El Magazín Cultural

Nueva temporada de La última cinta de Krapp en el Teatro Libre

Esta es la historia del proceso de montaje de ‘La última cinta de Krapp’, de Samuel Beckett, contada por su directora.

Adriana Marín Urrego
13 de octubre de 2015 - 04:25 p. m.
Julián Guerra en el papel de Krapp. / Cortesía
Julián Guerra en el papel de Krapp. / Cortesía
Foto: VanessaCalderon

A Samuel Beckett lo apuñalaron una noche de 1938, justo al lado del corazón. Por cuestión de milímetros, de una mano que no tembló lo suficiente cuando penetró la carne, el señor Beckett no murió aquella noche, en una calle de París.
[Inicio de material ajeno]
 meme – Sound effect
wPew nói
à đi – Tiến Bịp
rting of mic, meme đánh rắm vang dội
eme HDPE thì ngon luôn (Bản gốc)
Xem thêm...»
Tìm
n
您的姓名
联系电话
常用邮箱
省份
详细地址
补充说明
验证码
Tal vez habré cruzado por esa calle, la Rue de la Grande Chaumiere, o por el hospital donde Beckett estuvo recluido por dos meses, muchos años después de aquel suceso. Estaba allí gracias a un trabajo que conseguí como niñera durante mis vacaciones. En ese entonces no conocía al irlandés. No conocía su teatro, ni sus novelas, ni sus poemas. Lo conocí luego, gracias a una edición de Esperando a Godot que llegó a mis manos.
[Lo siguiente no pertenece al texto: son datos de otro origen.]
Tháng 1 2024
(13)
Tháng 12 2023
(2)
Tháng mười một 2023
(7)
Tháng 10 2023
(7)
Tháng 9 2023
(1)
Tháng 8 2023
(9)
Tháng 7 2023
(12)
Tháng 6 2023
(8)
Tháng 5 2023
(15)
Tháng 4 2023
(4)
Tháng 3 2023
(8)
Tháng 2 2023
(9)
Un par de años después me escapé de la universidad inglesa en la que estudiaba de intercambio para ir a Irlanda. Caminé por las calles de la ciudad de la que Beckett salió exiliado, por ser un ateo en medio de tanto católico. Uno que escribió desde París, antes, durante y después de guerras, muchas veces en francés, pensando en esa suma de angustias, de vacíos, de existencias absurdas que habían quedado en una Europa devastada. Y en ese octubre, mientras intentaba dar con el paradero de una estatua que hiciera honor a su memoria, yo sentía el peso de una Dublín que no tenía nada de especial más allá de haber sido su lugar de origen. El suyo y el de tantos otros escritores que se aferraron al desconsuelo para narrar.
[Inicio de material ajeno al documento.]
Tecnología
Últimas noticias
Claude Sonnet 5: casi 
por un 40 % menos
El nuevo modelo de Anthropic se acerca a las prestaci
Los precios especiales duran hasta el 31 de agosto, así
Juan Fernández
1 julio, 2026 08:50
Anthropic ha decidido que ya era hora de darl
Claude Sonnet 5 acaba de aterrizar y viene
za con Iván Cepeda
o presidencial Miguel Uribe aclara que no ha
La idea de Beckett se quedó ahí, sin olvidarse, pero sin recordarse del todo, y fue Bob Wilson, no mucho más tarde, el que la despertó de nuevo. Trajo La última cinta de Krapp a un Festival Iberoamericano de Teatro y yo corrí a comprar la boleta apenas vi el nombre de Beckett en la programación. Entonces Krapp salió para comerse su banano. Paso por paso, torpe. Extrañado con sus objetos, con sus acciones, consigo mismo. Y así fui entendiendo, impresionada con cada detalle, la historia de ese viejo que graba una cinta cada cumpleaños en la que cuenta lo que recuerda del año que acaba de pasar. Pero que antes escucha alguna otra, grabada en un momento anterior.

Beckett escribió esa obra en 1958, pensando en el viejo actor Patrick Magee, después de haberlo escuchado en un programa radial de la BBC leyendo extractos de Molloy, una sus novelas. A Magee lo siguieron muchos otros, desde 1958 hasta hoy. Y yo fui una de esas. Decidí seguirlo desde la escritura, jugando a ser directora desde el papel. Quise decir cómo montaría yo una obra con acotaciones tan precisas como las de Beckett, un dramaturgo que no permitía que los directores modificaran nada de lo que estipulaba. Ni una risa, ni un silencio, ni un segundo de una pausa. “Trate las acotaciones como si fueran una partitura”, me dijo Ricardo Camacho cuando le planteé la idea como tema para mi proyecto de grado en literatura. “Usted ve que los músicos recurren a las mismas notas para tocar una pieza musical, pero a todos les suena distinto. Así se debe tratar a Beckett”. Entonces partí de esa idea, cogí las acotaciones que tiene la obra y las dividí, las estudié, las analicé y las clasifiqué. “Try again. Fail again. Fail better”, aquella famosa frase de Worstward Ho, me sirvió de máxima durante el proceso. Y caí, muchas veces, más de las que creí. Pero caí mejor.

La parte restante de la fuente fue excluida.